The use of one type of test alone can be insufficient, and can produce false positive results.
You will first be screened for syphilis and only given further testing to confirm if the initial screening results turn out positive.
These screening tests include:
- Venereal disease research laboratory (VDRL) test – This test looks for a high amount of antibody production to confirm infection.
- Red plasma reagin (RPR) test – This looks for antibodies produced against syphilis. They specifically look for antibodies directed against the cells already damaged by the infection.
- Rapid immunochromatographic test – This test uses a nitrocellulose strip, similar to a pregnancy test. The strip contains a mix of antigens and a selenium colloid (a serum) which reacts to antibodies against syphilis. Just like a pregnancy test, the area with the colloid will show up as a line if there is a reaction between the antigen-selenium mix and the antibodies that the test is looking for.
More detailed tests to confirm syphilis include:
- Fluorescent treponemal antibody absorption (FTA-ABS) test – This test looks for compounds present in antigens found on the surface of the bacteria. A special light source and filters illuminate those compounds in the antigen. This causes the antigen to glow, making the bacteria far easier to locate.
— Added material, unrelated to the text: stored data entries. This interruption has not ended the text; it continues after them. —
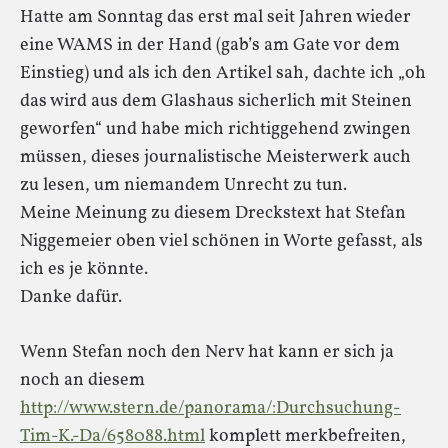
Hatte am Sonntag das erst mal seit Jahren wieder
eine WAMS in der Hand (gab’s am Gate vor dem
Einstieg) und als ich den Artikel sah, dachte ich „oh
das wird aus dem Glashaus sicherlich mit Steinen
geworfen“ und habe mich richtiggehend zwingen
müssen, dieses journalistische Meisterwerk auch
zu lesen, um niemandem Unrecht zu tun.
Meine Meinung zu diesem Dreckstext hat Stefan
Niggemeier oben viel schönen in Worte gefasst, als
ich es je könnte.
Danke dafür.
Wenn Stefan noch den Nerv hat kann er sich ja
noch an diesem
http://www.stern.de/panorama/:Durchsuchung-
Tim-K.-Da/658088.html
komplett merkbefreiten,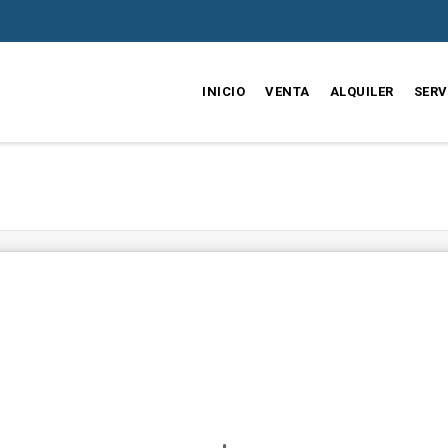
INICIO
VENTA
ALQUILER
SERV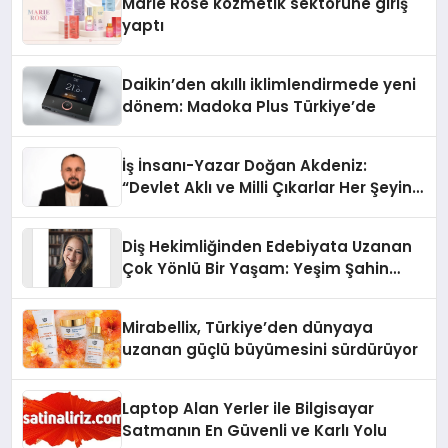
Marie Rose kozmetik sektörüne giriş
yaptı
Daikin’den akıllı iklimlendirmede yeni
dönem: Madoka Plus Türkiye’de
İş İnsanı-Yazar Doğan Akdeniz:
“Devlet Aklı ve Milli Çıkarlar Her Şeyin
Üzerindedir”
Diş Hekimliğinden Edebiyata Uzanan
Çok Yönlü Bir Yaşam: Yeşim Şahin
Yaman
Mirabellix, Türkiye’den dünyaya
uzanan güçlü büyümesini sürdürüyor
Laptop Alan Yerler ile Bilgisayar
Satmanın En Güvenli ve Karlı Yolu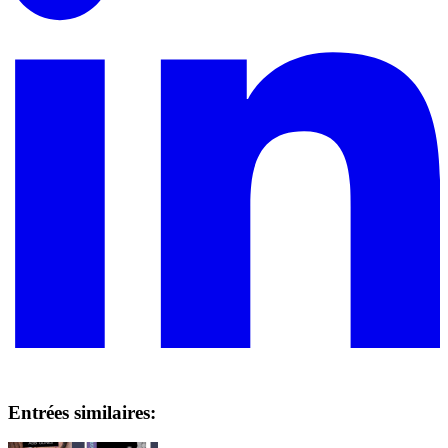
Entrées similaires: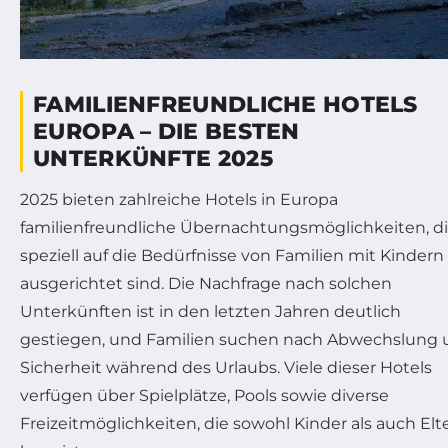
FAMILIENFREUNDLICHE HOTELS
EUROPA – DIE BESTEN
UNTERKÜNFTE 2025
2025 bieten zahlreiche Hotels in Europa
familienfreundliche Übernachtungsmöglichkeiten, d
speziell auf die Bedürfnisse von Familien mit Kindern
ausgerichtet sind. Die Nachfrage nach solchen
Unterkünften ist in den letzten Jahren deutlich
gestiegen, und Familien suchen nach Abwechslung
Sicherheit während des Urlaubs. Viele dieser Hotels
verfügen über Spielplätze, Pools sowie diverse
Freizeitmöglichkeiten, die sowohl Kinder als auch Elt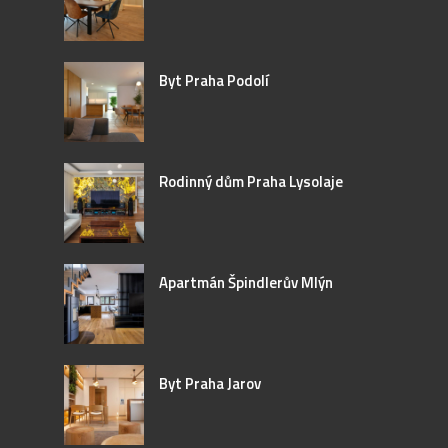
Byt Praha Podolí
Rodinný dům Praha Lysolaje
Apartmán Špindlerův Mlýn
Byt Praha Jarov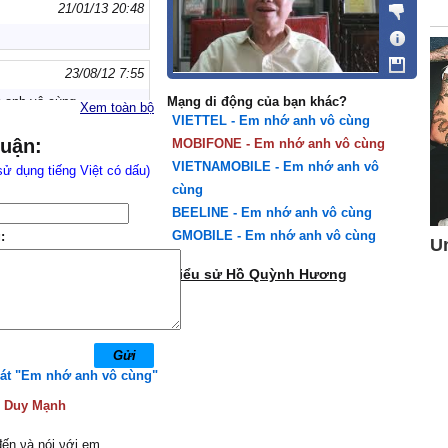
21/01/13 20:48
23/08/12 7:55
 anh vô cùng
Mạng di động của bạn khác?
Xem toàn bộ
VIETTEL - Em nhớ anh vô cùng
23/04/12 14:03
luận:
MOBIFONE - Em nhớ anh vô cùng
941
VIETNAMOBILE - Em nhớ anh vô
sử dụng tiếng Việt có dấu)
cùng
BEELINE - Em nhớ anh vô cùng
GMOBILE - Em nhớ anh vô cùng
:
Tiểu sử Hồ Quỳnh Hương
hát "Em nhớ anh vô cùng"
:
Duy Mạnh
ến νà nói νới em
- Dark-field microscopy – Dark-field microscopy darkens the areas around the observed bacteria to make it easier to observe. It filters out the unnecessary parts of the image and amplifies the observed object. This creates a stark contrast of a nearly black background with bright objects in it.
- Polymerase chain reaction (PCR) test – This test uses the bacteria’s DNA and makes millions of copies using advanced machinery. This will make it easier to observe and identify the bacteria present in the sample.
In conclusion, testing and diagnosis for syphilis have become fairly advanced and very reliable. These include nontreponemal and treponemal-specific tests. As long as you can detect the infection on time and have it treated, you can say goodbye to syphilis.